WHAT YOU NEED TO DO:
How many of the lines below have "числе" in them? Say the number and nothing more.

[Extracted page text data]
▬▬▬▬▬▬

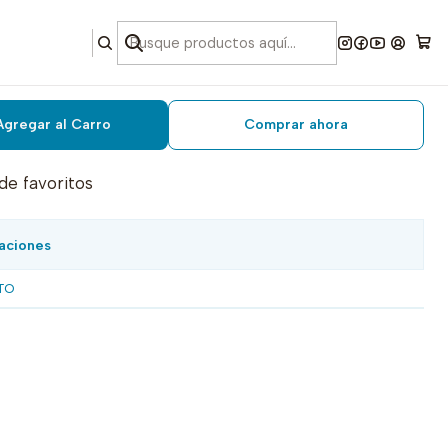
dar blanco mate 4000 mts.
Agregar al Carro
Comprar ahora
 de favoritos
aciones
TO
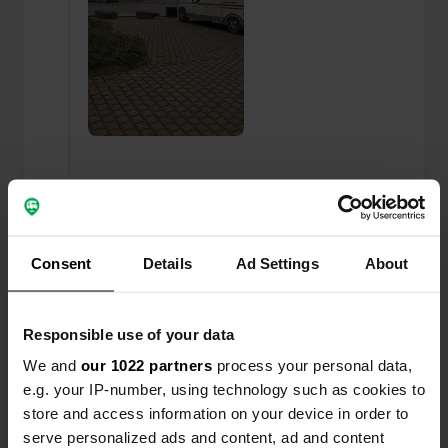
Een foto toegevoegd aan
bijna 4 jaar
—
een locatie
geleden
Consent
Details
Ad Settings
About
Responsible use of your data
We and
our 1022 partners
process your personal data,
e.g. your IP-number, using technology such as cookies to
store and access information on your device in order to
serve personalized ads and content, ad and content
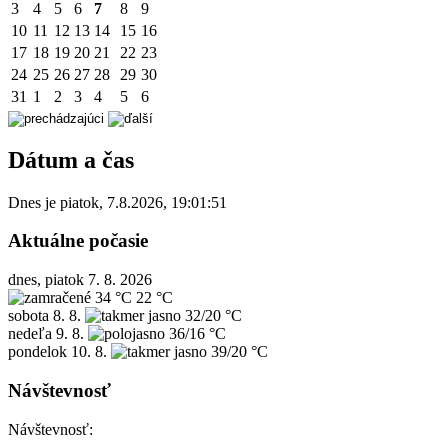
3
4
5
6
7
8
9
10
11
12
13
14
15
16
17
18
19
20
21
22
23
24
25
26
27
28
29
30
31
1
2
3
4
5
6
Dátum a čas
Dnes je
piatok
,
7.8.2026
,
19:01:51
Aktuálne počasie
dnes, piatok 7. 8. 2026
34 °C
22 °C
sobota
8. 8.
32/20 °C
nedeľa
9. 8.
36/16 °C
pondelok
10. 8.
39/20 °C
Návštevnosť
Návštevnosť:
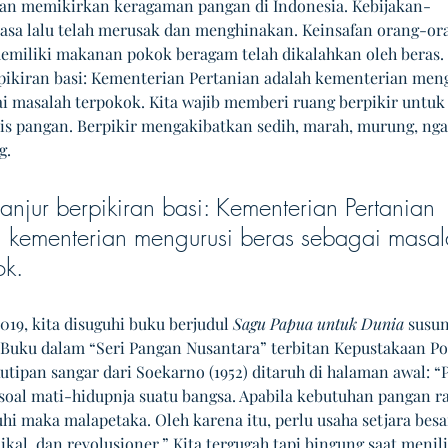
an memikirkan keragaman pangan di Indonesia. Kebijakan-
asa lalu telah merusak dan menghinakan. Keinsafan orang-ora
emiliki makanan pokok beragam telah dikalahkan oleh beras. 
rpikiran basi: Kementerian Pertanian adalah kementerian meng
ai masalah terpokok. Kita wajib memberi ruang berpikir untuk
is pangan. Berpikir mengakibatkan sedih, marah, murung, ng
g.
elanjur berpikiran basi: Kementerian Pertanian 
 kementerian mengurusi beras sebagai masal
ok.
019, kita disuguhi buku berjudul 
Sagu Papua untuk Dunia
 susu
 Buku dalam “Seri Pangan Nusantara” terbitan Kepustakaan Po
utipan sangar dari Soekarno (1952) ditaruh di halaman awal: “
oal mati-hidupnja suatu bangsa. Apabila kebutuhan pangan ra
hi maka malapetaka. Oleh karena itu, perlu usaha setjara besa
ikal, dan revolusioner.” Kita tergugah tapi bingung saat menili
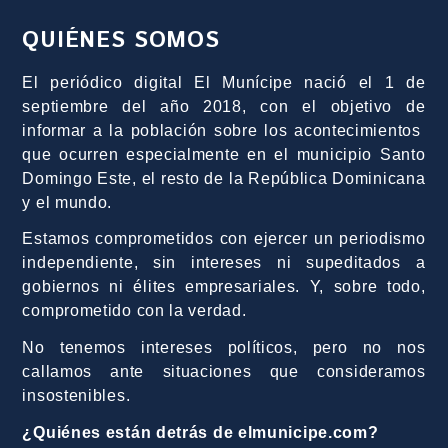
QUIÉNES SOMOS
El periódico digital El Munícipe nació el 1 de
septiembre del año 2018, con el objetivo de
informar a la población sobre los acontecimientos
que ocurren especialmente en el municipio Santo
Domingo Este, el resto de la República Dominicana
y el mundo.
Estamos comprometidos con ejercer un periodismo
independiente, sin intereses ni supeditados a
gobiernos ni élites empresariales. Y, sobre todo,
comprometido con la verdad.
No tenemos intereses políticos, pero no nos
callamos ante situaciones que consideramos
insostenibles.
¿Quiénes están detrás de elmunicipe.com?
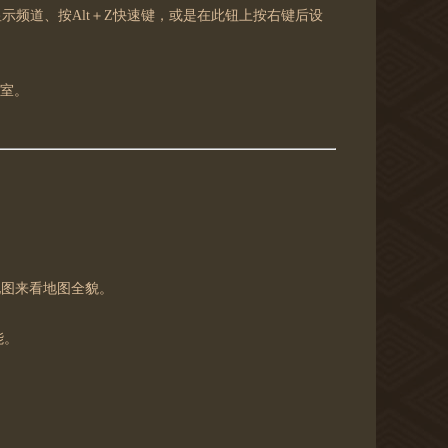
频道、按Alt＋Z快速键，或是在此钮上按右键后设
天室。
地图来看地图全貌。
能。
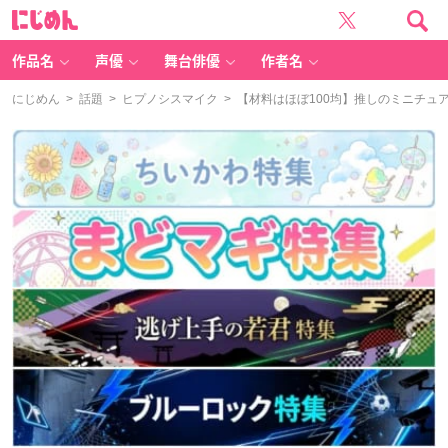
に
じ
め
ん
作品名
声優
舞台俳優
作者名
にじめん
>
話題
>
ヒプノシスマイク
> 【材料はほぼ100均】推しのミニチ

▬▬▬▬▬▬

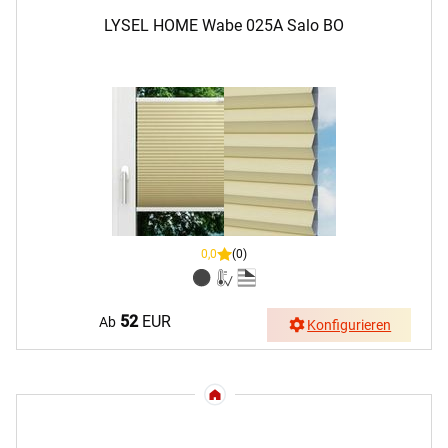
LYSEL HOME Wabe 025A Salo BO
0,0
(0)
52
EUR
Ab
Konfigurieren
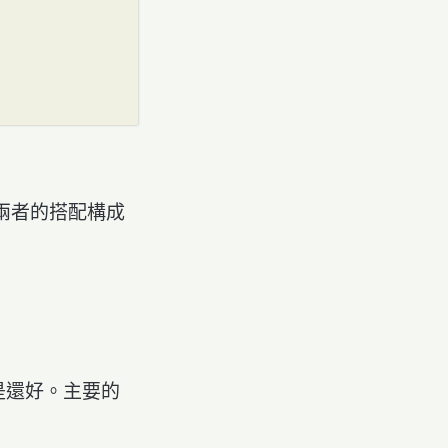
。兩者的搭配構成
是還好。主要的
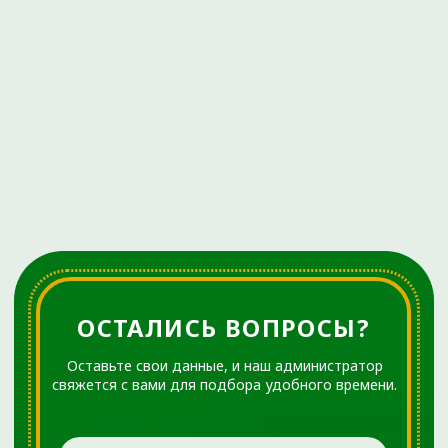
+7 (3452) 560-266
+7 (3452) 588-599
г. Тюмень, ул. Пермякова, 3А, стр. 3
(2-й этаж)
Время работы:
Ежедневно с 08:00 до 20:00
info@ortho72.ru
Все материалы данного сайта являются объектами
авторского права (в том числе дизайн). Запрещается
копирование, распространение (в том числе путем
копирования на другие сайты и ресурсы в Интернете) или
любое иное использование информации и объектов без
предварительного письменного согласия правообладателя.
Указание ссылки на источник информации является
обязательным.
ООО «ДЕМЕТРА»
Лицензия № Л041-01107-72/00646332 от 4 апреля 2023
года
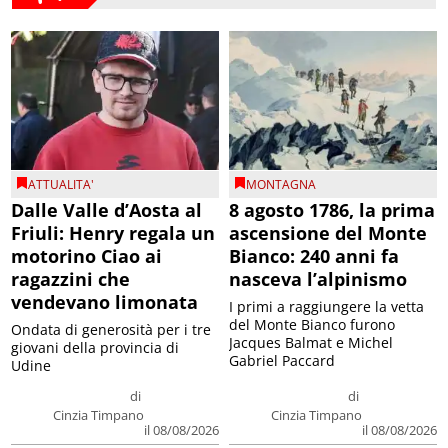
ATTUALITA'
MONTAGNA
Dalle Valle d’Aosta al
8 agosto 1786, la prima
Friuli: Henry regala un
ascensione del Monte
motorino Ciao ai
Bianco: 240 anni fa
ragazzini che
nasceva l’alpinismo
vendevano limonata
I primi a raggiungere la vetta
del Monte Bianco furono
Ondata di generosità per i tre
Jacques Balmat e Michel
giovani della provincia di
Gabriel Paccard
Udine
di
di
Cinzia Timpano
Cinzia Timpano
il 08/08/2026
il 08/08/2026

▬▬▬▬▬▬

ANSWER TO THIS EXERCISE:
2